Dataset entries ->
──────────────────────────────

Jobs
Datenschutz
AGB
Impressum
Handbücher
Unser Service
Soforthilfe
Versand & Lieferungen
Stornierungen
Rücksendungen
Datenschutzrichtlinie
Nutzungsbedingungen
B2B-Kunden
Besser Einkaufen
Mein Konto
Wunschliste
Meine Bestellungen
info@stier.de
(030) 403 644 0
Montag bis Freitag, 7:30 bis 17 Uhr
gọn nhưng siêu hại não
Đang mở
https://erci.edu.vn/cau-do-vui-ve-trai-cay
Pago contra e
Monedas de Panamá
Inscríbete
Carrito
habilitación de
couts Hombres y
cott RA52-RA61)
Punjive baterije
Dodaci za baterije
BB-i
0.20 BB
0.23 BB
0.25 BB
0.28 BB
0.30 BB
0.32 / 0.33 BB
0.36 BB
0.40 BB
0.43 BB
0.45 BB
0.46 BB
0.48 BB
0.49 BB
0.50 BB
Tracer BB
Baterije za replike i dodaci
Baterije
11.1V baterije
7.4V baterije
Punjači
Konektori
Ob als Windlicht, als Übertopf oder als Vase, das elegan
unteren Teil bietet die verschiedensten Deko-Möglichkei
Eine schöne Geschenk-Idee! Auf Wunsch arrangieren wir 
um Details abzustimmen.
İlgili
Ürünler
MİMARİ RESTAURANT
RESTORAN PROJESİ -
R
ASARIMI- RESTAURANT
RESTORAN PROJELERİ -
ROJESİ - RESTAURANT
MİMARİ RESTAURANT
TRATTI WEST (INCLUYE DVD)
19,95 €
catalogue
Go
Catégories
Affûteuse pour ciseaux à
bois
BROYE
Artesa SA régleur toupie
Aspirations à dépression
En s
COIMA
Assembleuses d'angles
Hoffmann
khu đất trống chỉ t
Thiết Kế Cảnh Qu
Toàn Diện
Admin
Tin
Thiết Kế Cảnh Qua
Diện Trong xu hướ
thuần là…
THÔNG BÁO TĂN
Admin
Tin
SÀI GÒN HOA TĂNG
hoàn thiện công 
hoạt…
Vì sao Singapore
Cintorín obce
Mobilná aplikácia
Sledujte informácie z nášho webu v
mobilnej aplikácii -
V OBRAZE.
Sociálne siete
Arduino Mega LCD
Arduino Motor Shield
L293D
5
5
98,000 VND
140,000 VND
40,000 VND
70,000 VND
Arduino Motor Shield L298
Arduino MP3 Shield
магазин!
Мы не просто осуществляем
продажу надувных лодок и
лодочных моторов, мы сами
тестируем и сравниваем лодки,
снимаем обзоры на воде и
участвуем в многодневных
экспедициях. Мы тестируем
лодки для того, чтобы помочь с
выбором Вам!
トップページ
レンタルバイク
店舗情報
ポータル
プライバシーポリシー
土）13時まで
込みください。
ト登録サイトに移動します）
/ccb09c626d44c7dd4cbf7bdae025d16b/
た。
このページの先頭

──────────────────────────────

What you should do -> An exact copy of every record is needed; write it out in full.

Response for this exercise ->
Jobs
Datenschutz
AGB
Impressum
Handbücher
Unser Service
Soforthilfe
Versand & Lieferungen
Stornierungen
Rücksendungen
Datenschutzrichtlinie
Nutzungsbedingungen
B2B-Kunden
Besser Einkaufen
Mein Konto
Wunschliste
Meine Bestellungen
info@stier.de
(030) 403 644 0
Montag bis Freitag, 7:30 bis 17 Uhr
gọn nhưng siêu hại não
Đang mở
https://erci.edu.vn/cau-do-vui-ve-trai-cay
Pago contra e
Monedas de Panamá
Inscríbete
Carrito
habilitación de
couts Hombres y
cott RA52-RA61)
Punjive baterije
Dodaci za baterije
BB-i
0.20 BB
0.23 BB
0.25 BB
0.28 BB
0.30 BB
0.32 / 0.33 BB
0.36 BB
0.40 BB
0.43 BB
0.45 BB
0.46 BB
0.48 BB
0.49 BB
0.50 BB
Tracer BB
Baterije za replike i dodaci
Baterije
11.1V baterije
7.4V baterije
Punjači
Konektori
Ob als Windlicht, als Übertopf oder als Vase, das elegan
unteren Teil bietet die verschiedensten Deko-Möglichkei
Eine schöne Geschenk-Idee! Auf Wunsch arrangieren wir 
um Details abzustimmen.
İlgili
Ürünler
MİMARİ RESTAURANT
RESTORAN PROJESİ -
R
ASARIMI- RESTAURANT
RESTORAN PROJELERİ -
ROJESİ - RESTAURANT
MİMARİ RESTAURANT
TRATTI WEST (INCLUYE DVD)
19,95 €
catalogue
Go
Catégories
Affûteuse pour ciseaux à
bois
BROYE
Artesa SA régleur toupie
Aspirations à dépression
En s
COIMA
Assembleuses d'angles
Hoffmann
khu đất trống chỉ t
Thiết Kế Cảnh Qu
Toàn Diện
Admin
Tin
Thiết Kế Cảnh Qua
Diện Trong xu hướ
thuần là…
THÔNG BÁO TĂN
Admin
Tin
SÀI GÒN HOA TĂNG
hoàn thiện công 
hoạt…
Vì sao Singapore
Cintorín obce
Mobilná aplikácia
Sledujte informácie z nášho webu v
mobilnej aplikácii -
V OBRAZE.
Sociálne siete
Arduino Mega LCD
Arduino Motor Shield
L293D
5
5
98,000 VND
140,000 VND
40,000 VND
70,000 VND
Arduino Motor Shield L298
Arduino MP3 Shield
магазин!
Мы не просто осуществляем
продажу надувных лодок и
лодочных моторов, мы сами
тестируем и сравниваем лодки,
снимаем обзоры на воде и
участвуем в многодневных
экспедициях. Мы тестируем
лодки для того, чтобы помочь с
выбором Вам!
トップページ
レンタルバイク
店舗情報
ポータル
プライバシーポリシー
土）13時まで
込みください。
ト登録サイトに移動します）
/ccb09c626d44c7dd4cbf7bdae025d16b/
た。
このページの先頭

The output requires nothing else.